(Page-level text extractions)
━━━

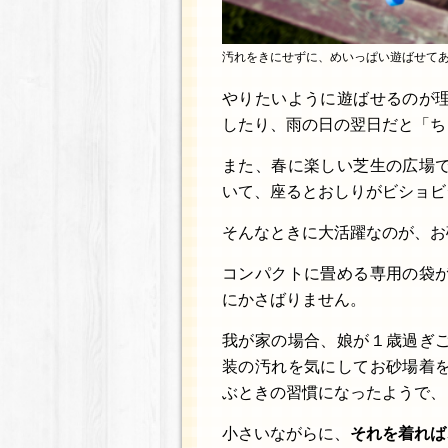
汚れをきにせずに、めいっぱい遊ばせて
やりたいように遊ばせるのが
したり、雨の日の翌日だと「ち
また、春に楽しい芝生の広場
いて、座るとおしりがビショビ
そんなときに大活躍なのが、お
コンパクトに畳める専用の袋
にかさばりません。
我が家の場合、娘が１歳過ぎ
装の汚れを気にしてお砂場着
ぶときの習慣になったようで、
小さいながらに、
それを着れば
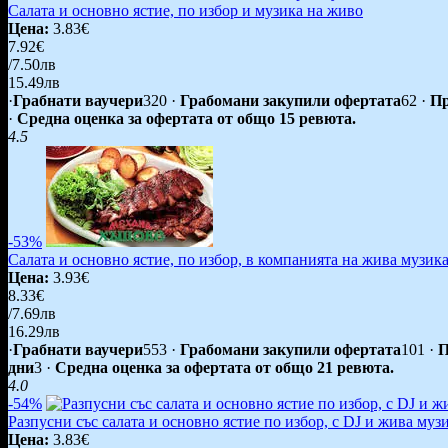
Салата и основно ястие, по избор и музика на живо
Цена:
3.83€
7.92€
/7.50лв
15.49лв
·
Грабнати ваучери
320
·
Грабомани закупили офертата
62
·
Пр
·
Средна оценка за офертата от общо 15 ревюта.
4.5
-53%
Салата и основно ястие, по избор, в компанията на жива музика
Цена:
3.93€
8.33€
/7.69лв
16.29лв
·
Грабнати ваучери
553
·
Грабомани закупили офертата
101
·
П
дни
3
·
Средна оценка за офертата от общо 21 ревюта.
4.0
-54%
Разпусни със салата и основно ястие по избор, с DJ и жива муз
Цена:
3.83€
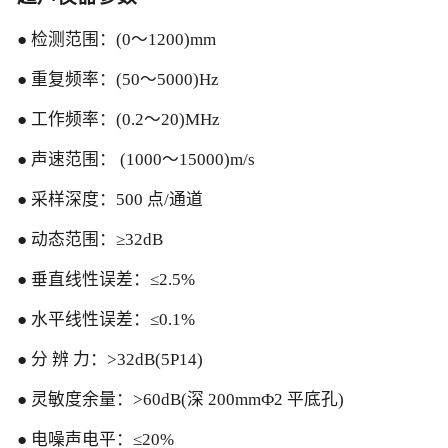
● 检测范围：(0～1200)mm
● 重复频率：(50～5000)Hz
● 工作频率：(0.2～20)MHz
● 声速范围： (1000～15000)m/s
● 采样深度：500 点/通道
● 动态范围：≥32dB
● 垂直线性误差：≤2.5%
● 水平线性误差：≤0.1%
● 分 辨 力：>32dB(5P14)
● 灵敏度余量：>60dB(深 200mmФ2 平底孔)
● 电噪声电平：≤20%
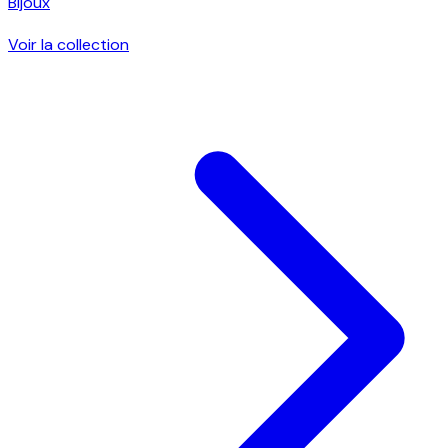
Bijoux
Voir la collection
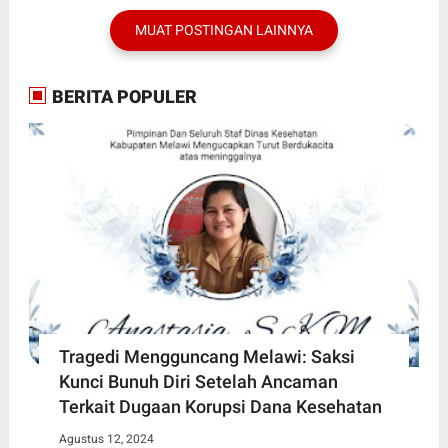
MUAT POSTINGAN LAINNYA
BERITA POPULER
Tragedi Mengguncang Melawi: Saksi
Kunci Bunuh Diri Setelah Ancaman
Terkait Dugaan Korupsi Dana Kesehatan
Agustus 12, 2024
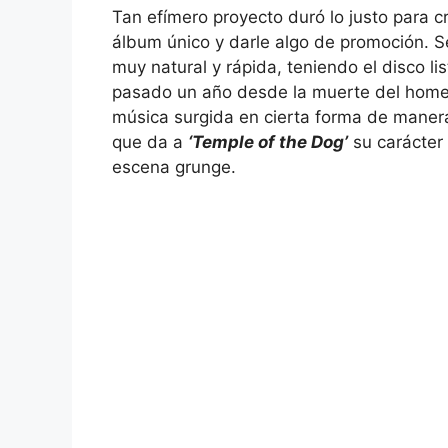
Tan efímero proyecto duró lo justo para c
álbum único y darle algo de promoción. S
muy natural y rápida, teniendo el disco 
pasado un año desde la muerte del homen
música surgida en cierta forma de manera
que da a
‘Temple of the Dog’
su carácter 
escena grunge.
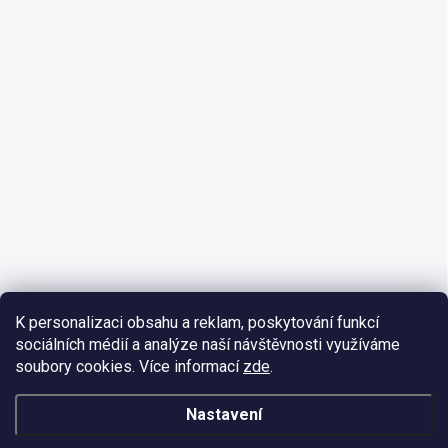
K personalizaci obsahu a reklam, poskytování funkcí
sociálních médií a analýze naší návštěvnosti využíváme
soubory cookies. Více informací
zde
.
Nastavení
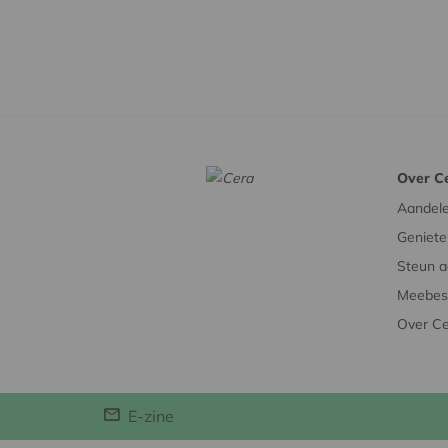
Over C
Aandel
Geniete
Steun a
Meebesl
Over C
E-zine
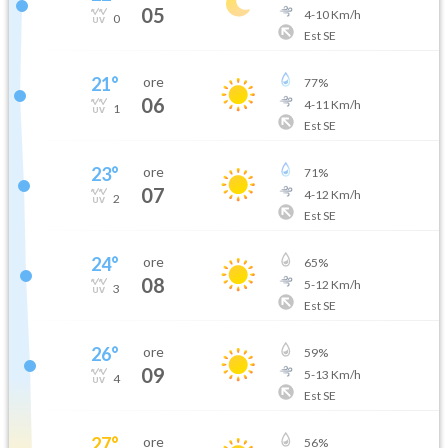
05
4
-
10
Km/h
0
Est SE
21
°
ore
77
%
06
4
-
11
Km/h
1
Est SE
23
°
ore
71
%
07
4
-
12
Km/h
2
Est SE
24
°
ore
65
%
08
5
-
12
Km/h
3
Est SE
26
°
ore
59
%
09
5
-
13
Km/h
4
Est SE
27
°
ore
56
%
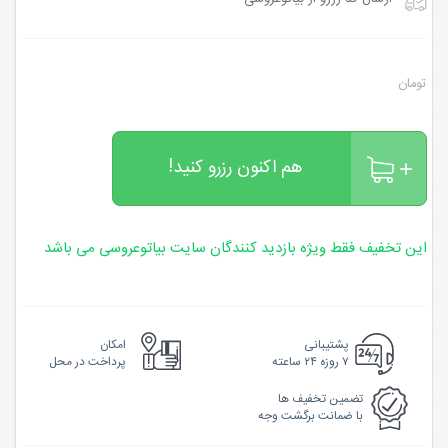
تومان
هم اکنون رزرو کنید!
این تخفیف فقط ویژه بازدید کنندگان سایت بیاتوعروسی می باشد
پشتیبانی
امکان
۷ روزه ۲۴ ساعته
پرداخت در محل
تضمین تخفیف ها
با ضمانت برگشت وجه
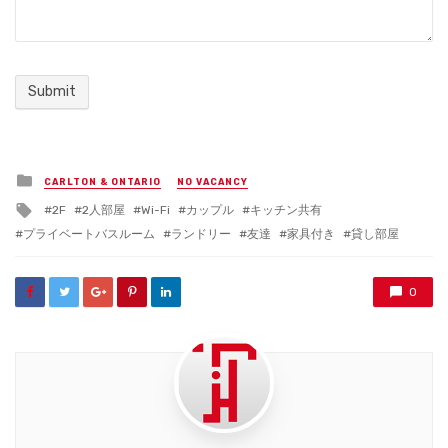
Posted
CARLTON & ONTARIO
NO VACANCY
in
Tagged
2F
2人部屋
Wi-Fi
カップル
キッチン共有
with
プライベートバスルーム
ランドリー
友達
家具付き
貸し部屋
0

━━━

**ACTIVITY**:
Would you please retype all the data exactly? Leave out whatever pictures it holds.

**EXERCISE SOLUTION**:
汚れをきにせずに、めいっぱい遊ばせて
やりたいように遊ばせるのが
したり、雨の日の翌日だと「ち
また、春に楽しい芝生の広場
いて、座るとおしりがビショビ
そんなときに大活躍なのが、お
コンパクトに畳める専用の袋
にかさばりません。
我が家の場合、娘が１歳過ぎ
装の汚れを気にしてお砂場着
ぶときの習慣になったようで、
小さいながらに、
それを着れば
Салата и основно ястие, по избор и музика на живо
Цена:
3.83€
7.92€
/7.50лв
15.49лв
·
Грабнати ваучери
320
·
Грабомани закупили офертата
62
·
Пр
·
Средна оценка за офертата от общо 15 ревюта.
4.5
-53%
Салата и основно ястие, по избор, в компанията на жива музика
Цена:
3.93€
8.33€
/7.69лв
16.29лв
·
Грабнати ваучери
553
·
Грабомани закупили офертата
101
·
П
дни
3
·
Средна оценка за офертата от общо 21 ревюта.
4.0
-54%
Разпусни със салата и основно ястие по избор, с DJ и жива муз
Цена:
3.83€
● 检测范围：(0～1200)mm
● 重复频率：(50～5000)Hz
● 工作频率：(0.2～20)MHz
● 声速范围： (1000～15000)m/s
● 采样深度：500 点/通道
● 动态范围：≥32dB
● 垂直线性误差：≤2.5%
● 水平线性误差：≤0.1%
● 分 辨 力：>32dB(5P14)
● 灵敏度余量：>60dB(深 200mmФ2 平底孔)
● 电噪声电平：≤20%
Bijoux
Voir la collection
MUAT POSTINGAN LAINNYA
BERITA POPULER
Tragedi Mengguncang Melawi: Saksi
Kunci Bunuh Diri Setelah Ancaman
Terkait Dugaan Korupsi Dana Kesehatan
Agustus 12, 2024
Tan efímero proyecto duró lo justo para c
álbum único y darle algo de promoción. S
muy natural y rápida, teniendo el disco 
pasado un año desde la muerte del homen
música surgida en cierta forma de manera
que da a
‘Temple of the Dog’
su carácter 
escena grunge.
K personalizaci obsahu a reklam, poskytování funkcí
sociálních médií a analýze naší návštěvnosti využíváme
soubory cookies. Více informací
zde
.
Nastavení
Over C
Aandel
Geniete
Steun a
Meebesl
Over C
E-zine
05
4
-
10
Km/h
0
Est SE
21
°
ore
77
%
06
4
-
11
Km/h
1
Est SE
23
°
ore
71
%
07
4
-
12
Km/h
2
Est SE
24
°
ore
65
%
08
5
-
12
Km/h
3
Est SE
26
°
ore
59
%
09
5
-
13
Km/h
4
Est SE
27
°
ore
56
%
تومان
هم اکنون رزرو کنید!
این تخفیف فقط ویژه بازدید کنندگان سایت بیاتوعروسی می باشد
پشتیبانی
امکان
۷ روزه ۲۴ ساعته
پرداخت در محل
تضمین تخفیف ها
با ضمانت برگشت وجه
Posted
CARLTON & ONTARIO
NO VACANCY
in
Tagged
2F
2人部屋
Wi-Fi
カップル
キッチン共有
with
プライベートバスルーム
ランドリー
友達
家具付き
貸し部屋
0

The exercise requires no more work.